Work request
The records that follow must be repeated exactly, except for their pictures.

Material provided

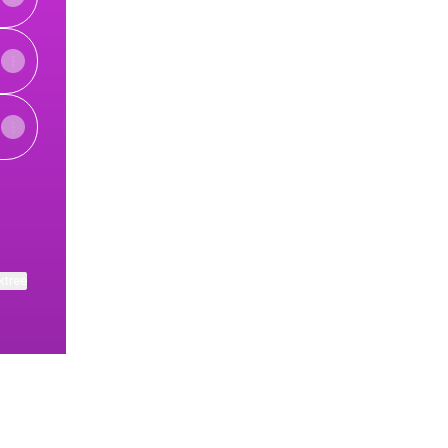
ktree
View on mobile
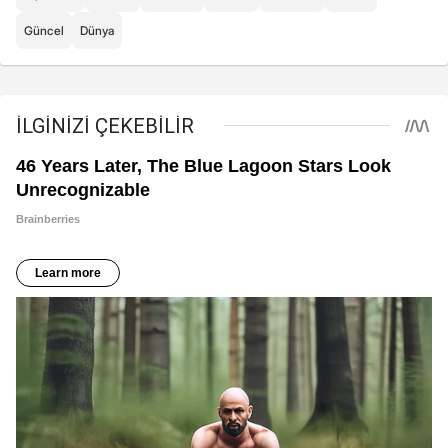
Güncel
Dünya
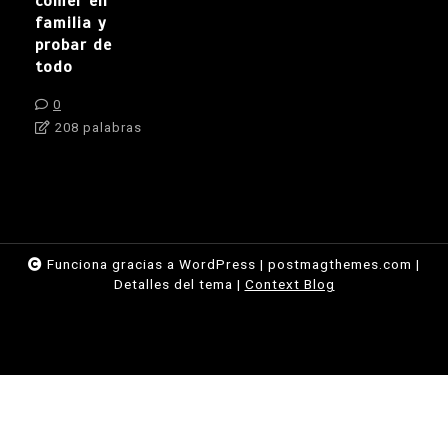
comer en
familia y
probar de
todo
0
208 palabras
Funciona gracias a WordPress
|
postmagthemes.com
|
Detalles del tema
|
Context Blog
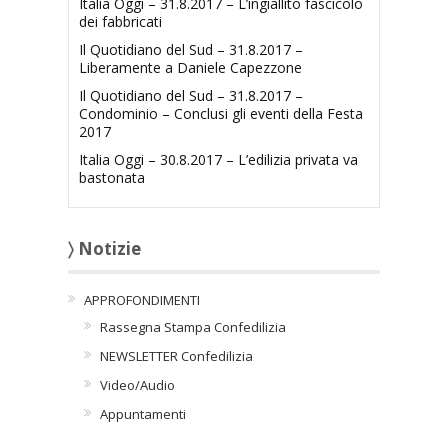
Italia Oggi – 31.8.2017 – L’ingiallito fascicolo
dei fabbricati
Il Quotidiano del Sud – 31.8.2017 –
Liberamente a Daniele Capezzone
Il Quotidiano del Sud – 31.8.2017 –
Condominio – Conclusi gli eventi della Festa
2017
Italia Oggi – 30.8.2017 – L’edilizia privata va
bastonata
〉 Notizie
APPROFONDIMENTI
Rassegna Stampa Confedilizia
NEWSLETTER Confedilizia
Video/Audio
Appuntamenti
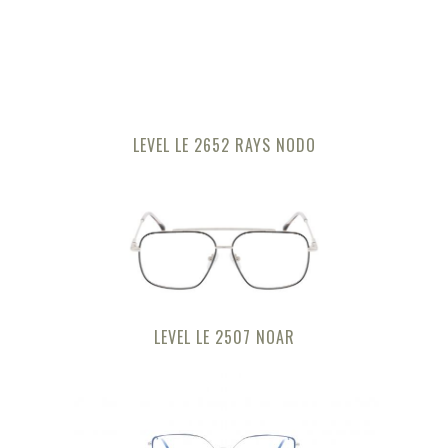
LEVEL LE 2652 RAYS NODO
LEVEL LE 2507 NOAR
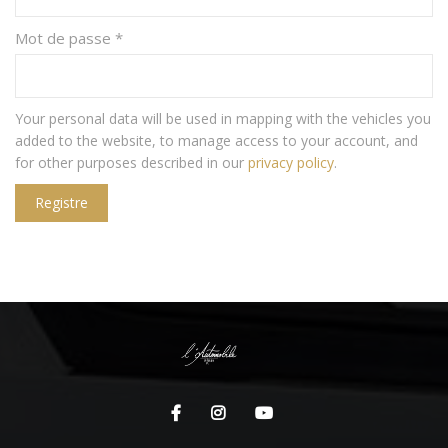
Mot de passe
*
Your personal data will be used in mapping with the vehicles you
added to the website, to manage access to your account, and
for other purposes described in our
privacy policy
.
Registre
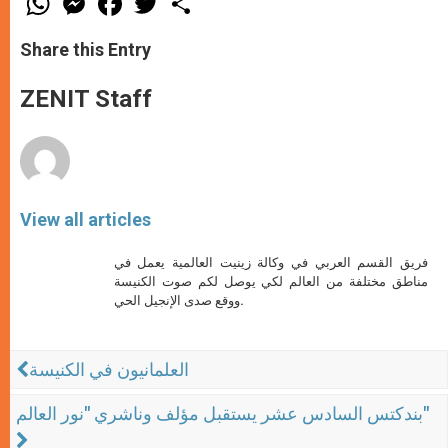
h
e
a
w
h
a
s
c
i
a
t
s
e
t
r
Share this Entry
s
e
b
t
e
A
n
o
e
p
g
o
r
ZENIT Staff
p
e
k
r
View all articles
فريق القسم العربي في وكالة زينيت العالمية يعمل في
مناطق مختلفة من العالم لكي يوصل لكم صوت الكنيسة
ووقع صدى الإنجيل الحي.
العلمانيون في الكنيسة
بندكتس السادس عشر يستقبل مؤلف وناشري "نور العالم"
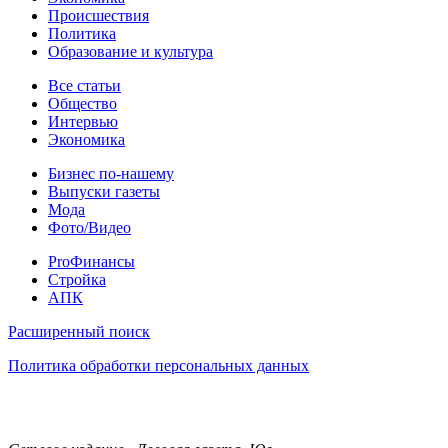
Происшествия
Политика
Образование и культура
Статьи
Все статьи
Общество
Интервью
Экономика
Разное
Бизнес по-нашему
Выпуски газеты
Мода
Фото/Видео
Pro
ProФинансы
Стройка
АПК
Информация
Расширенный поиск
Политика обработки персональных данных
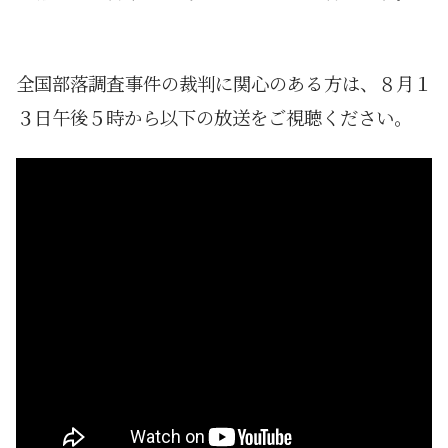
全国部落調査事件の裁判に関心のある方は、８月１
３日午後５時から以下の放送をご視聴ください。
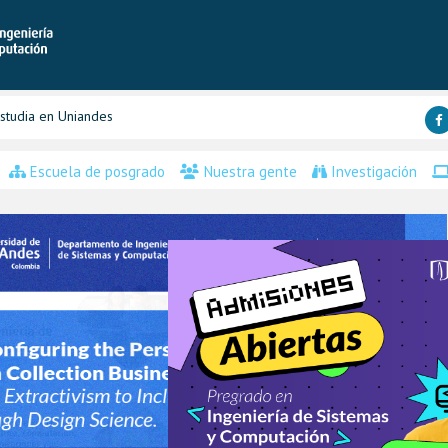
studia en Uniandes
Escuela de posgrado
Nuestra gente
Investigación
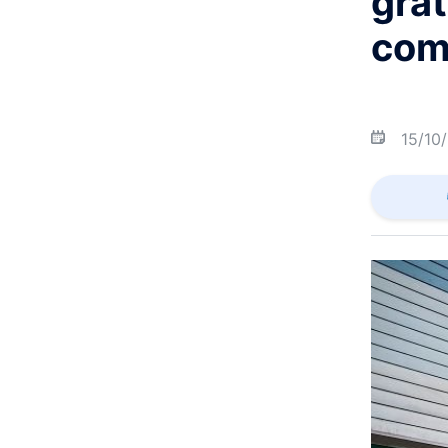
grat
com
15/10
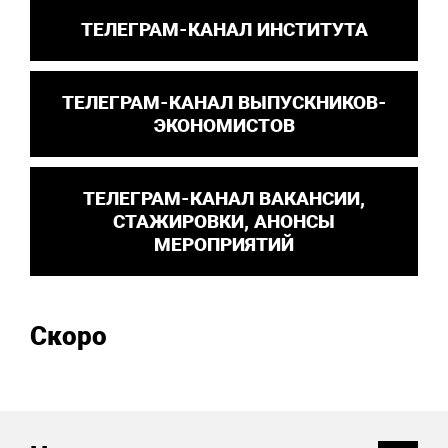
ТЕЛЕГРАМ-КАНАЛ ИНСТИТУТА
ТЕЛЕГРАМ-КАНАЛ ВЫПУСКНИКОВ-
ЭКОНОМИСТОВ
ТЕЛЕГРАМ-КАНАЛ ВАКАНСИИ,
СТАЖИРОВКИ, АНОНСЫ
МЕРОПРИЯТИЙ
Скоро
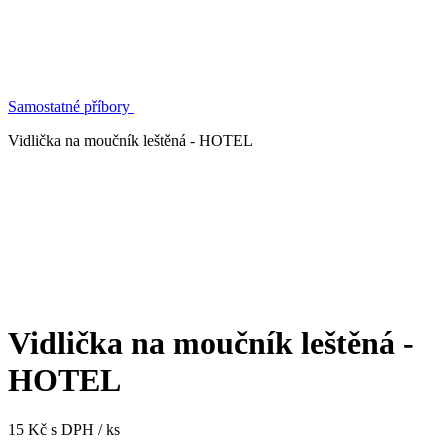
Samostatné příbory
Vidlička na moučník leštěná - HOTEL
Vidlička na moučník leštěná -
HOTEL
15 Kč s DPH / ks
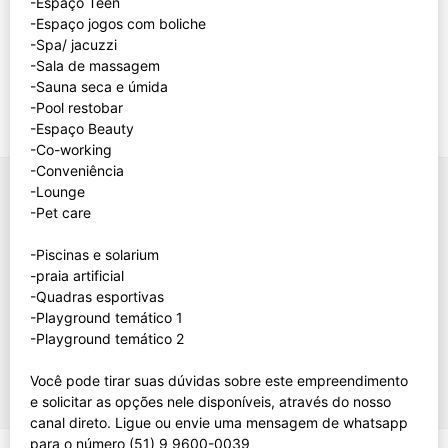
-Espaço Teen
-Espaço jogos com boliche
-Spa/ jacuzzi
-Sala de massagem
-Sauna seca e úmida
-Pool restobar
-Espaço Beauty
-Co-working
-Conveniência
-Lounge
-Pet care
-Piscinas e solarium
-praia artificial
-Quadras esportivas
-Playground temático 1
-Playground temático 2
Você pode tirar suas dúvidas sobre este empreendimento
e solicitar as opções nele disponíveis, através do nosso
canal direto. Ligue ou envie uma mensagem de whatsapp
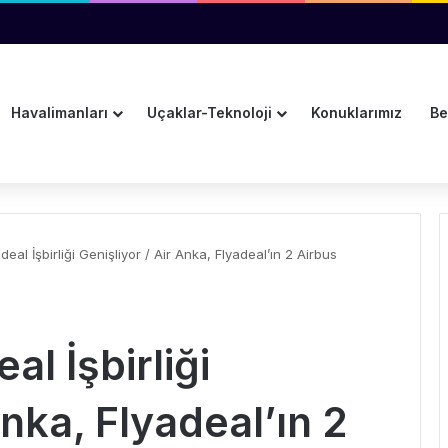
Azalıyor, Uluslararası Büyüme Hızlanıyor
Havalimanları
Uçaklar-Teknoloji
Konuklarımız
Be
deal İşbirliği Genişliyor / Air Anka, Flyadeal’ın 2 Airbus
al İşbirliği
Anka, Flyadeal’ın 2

Task response
ktree
View on mobile
Güncel
Dünya
comer en
familia y
probar de
todo
0
208 palabras
Funciona gracias a WordPress
|
postmagthemes.com
|
Detalles del tema
|
Context Blog
Italia Oggi – 31.8.2017 – L’ingiallito fascicolo
dei fabbricati
Il Quotidiano del Sud – 31.8.2017 –
Liberamente a Daniele Capezzone
Il Quotidiano del Sud – 31.8.2017 –
Condominio – Conclusi gli eventi della Festa
2017
Italia Oggi – 30.8.2017 – L’edilizia privata va
bastonata
〉 Notizie
APPROFONDIMENTI
Rassegna Stampa Confedilizia
NEWSLETTER Confedilizia
Video/Audio
Appuntamenti
LEVEL LE 2652 RAYS NODO
LEVEL LE 2507 NOAR
Mot de passe
*
Your personal data will be used in mapping with the vehicles you
added to the website, to manage access to your account, and
for other purposes described in our
privacy policy
.
Registre
h
e
a
w
h
a
s
c
i
a
t
s
e
t
r
Share this Entry
s
e
b
t
e
A
n
o
e
p
g
o
r
ZENIT Staff
p
e
k
r
View all articles
فريق القسم العربي في وكالة زينيت العالمية يعمل في
مناطق مختلفة من العالم لكي يوصل لكم صوت الكنيسة
ووقع صدى الإنجيل الحي.
العلمانيون في الكنيسة
بندكتس السادس عشر يستقبل مؤلف وناشري "نور العالم"
Происшествия
Политика
Образование и культура
Статьи
Все статьи
Общество
Интервью
Экономика
Разное
Бизнес по-нашему
Выпуски газеты
Мода
Фото/Видео
Pro
ProФинансы
Стройка
АПК
Информация
Расширенный поиск
Политика обработки персональных данных
全国部落調査事件の裁判に関心のある方は、８月１
３日午後５時から以下の放送をご視聴ください。
studia en Uniandes
Escuela de posgrado
Nuestra gente
Investigación
grat
com
15/10
ТЕЛЕГРАМ-КАНАЛ ИНСТИТУТА
ТЕЛЕГРАМ-КАНАЛ ВЫПУСКНИКОВ-
ЭКОНОМИСТОВ
ТЕЛЕГРАМ-КАНАЛ ВАКАНСИИ,
СТАЖИРОВКИ, АНОНСЫ
МЕРОПРИЯТИЙ
Скоро
Samostatné příbory
Vidlička na moučník leštěná - HOTEL
Vidlička na moučník leštěná -
HOTEL
15 Kč s DPH / ks
-Espaço Teen
-Espaço jogos com boliche
-Spa/ jacuzzi
-Sala de massagem
-Sauna seca e úmida
-Pool restobar
-Espaço Beauty
-Co-working
-Conveniência
-Lounge
-Pet care
-Piscinas e solarium
-praia artificial
-Quadras esportivas
-Playground temático 1
-Playground temático 2
Você pode tirar suas dúvidas sobre este empreendimento
e solicitar as opções nele disponíveis, através do nosso
canal direto. Ligue ou envie uma mensagem de whatsapp
Azalıyor, Uluslararası Büyüme Hızlanıyor
Havalimanları
Uçaklar-Teknoloji
Konuklarımız
Be
deal İşbirliği Genişliyor / Air Anka, Flyadeal’ın 2 Airbus
al İşbirliği
Anka, Flyadeal’ın 2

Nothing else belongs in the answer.